Increasing calories during the day can help prevent your little one from getting hungry. Once they start solids, adding protein to their lunch as well as offering homemade food can help to sustain them for longer.  

  • Your child is unable to self-settle /Too drowsy at bedtime 

Lastly, if If your baby or toddler is unable to fall asleep on their own at bedtime and they rely on you to go to sleep, it is unlikely that they will be able to put themselves back to sleep at 5am.

There can also be confusion, or a misunderstanding about drowsiness where in fact parents think that their baby is put down asleep, but they are actually already in their first sleep cycle. It therefore becomes a surprise when children wake up as parents thought that they were able to fall asleep on their own when that simply wasn’t the case. 

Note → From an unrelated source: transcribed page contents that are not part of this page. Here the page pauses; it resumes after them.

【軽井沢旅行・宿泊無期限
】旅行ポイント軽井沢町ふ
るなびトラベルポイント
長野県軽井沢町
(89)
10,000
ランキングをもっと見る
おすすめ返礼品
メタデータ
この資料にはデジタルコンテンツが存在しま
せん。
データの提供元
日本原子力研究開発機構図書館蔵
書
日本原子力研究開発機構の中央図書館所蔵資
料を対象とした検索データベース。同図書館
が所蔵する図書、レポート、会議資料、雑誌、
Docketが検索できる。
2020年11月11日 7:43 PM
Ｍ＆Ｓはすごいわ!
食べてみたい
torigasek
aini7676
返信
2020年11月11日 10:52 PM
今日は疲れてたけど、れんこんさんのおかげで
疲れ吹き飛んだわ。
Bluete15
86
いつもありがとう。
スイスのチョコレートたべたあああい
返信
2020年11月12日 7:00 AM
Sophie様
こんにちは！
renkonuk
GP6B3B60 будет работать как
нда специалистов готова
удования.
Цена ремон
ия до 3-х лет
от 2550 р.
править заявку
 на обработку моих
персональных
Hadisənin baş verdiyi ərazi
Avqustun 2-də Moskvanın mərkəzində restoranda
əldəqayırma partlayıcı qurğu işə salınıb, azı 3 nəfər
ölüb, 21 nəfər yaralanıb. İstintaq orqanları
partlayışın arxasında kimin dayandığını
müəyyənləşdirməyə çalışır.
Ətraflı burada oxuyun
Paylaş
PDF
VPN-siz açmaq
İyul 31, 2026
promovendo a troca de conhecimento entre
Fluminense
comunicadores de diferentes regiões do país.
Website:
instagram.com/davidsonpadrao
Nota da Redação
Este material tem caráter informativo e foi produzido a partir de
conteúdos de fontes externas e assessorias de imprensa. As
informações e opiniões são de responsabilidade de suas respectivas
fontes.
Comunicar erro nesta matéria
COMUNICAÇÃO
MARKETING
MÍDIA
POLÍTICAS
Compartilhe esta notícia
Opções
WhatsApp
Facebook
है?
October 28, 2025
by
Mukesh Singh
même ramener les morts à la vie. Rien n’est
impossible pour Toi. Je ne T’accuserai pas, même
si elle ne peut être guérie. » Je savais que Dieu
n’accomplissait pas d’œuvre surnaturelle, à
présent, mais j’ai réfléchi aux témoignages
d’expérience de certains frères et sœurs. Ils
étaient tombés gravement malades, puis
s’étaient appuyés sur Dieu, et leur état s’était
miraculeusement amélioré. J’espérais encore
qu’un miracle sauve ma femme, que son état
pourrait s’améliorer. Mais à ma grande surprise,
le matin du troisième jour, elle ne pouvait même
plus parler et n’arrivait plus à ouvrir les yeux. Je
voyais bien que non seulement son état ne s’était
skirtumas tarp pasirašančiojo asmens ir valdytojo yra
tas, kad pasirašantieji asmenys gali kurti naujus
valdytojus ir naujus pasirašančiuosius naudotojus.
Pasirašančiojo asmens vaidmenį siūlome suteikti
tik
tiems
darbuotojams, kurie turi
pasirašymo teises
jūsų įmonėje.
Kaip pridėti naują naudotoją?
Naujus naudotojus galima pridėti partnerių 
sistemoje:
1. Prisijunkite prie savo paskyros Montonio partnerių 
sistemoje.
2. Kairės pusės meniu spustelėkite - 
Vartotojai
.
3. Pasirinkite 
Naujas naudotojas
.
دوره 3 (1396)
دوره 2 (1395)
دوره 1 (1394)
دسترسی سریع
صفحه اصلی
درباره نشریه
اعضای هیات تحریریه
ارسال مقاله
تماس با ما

This is where your child will need to work on their self-settling skills. By working on their self-settling skills to have the ability to fall asleep on their own at the START of bedtime, this will help them infinitely for not only early morning wakes but night wakes also. 

PHEW! That is quite the extensive list, but early morning wakes can be such a problem for so many families and it can really help to problem solve to work out what is causing your little one to wake up early so that it can be fixed!